(Data excerpts)
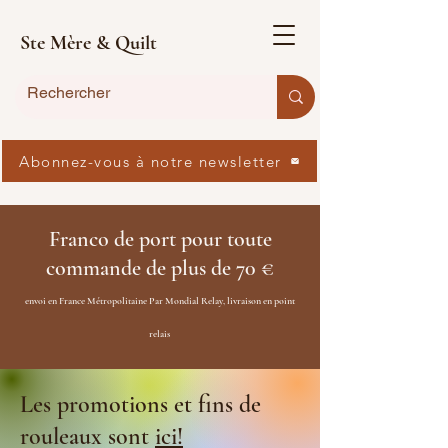
Ste Mère & Quilt
Abonnez-vous à notre newsletter
Franco de port pour toute
commande de plus de 70 €
envoi en France Métropolitaine Par Mondial Relay, livraison en point
relais
Les promotions et fins de
rouleaux sont
ici!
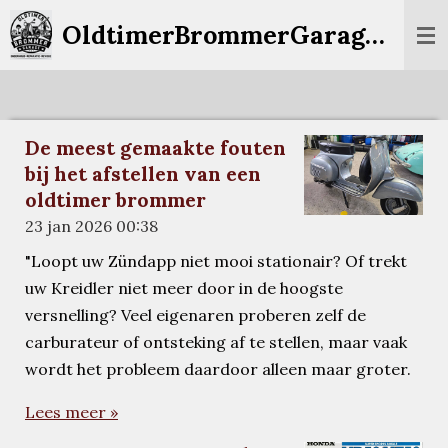
Ga
OldtimerBrommerGarage.nl
direct
naar
de
hoofdinhoud
De meest gemaakte fouten
bij het afstellen van een
oldtimer brommer
23 jan 2026
00:38
"Loopt uw Zündapp niet mooi stationair? Of trekt
uw Kreidler niet meer door in de hoogste
versnelling? Veel eigenaren proberen zelf de
carburateur of ontsteking af te stellen, maar vaak
wordt het probleem daardoor alleen maar groter.
Lees meer »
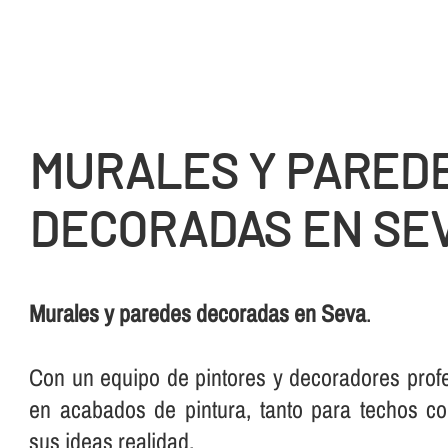
MURALES Y PARED
DECORADAS EN SE
Murales y paredes decoradas en Seva
.
Con un equipo de pintores y decoradores profe
en acabados de pintura, tanto para techos 
sus ideas realidad.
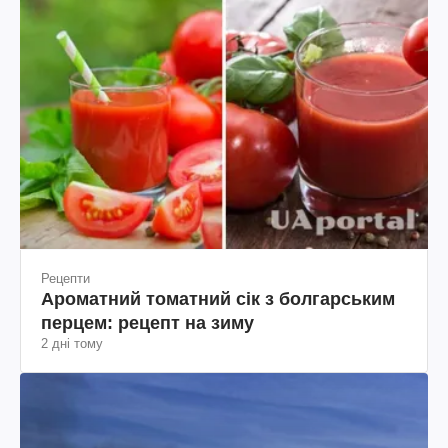
Рецепти
Ароматний томатний сік з болгарським
перцем: рецепт на зиму
2 дні тому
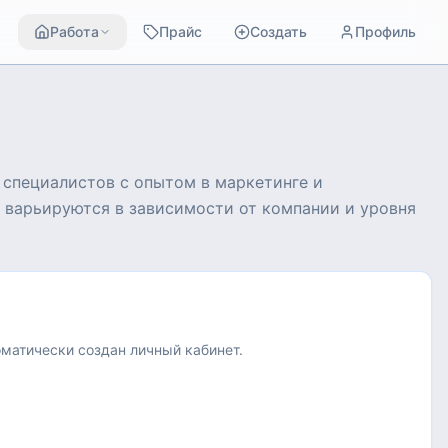
Работа
Прайс
Создать
Профиль
 специалистов с опытом в маркетинге и
е варьируются в зависимости от компании и уровня
оматически создан личный кабинет.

#### EXERCISE DESCRIPTION
Among the lines above, find those that contain the word "niet" and copy them.

#### REPLY
"Loopt uw Zündapp niet mooi stationair? Of trekt
uw Kreidler niet meer door in de hoogste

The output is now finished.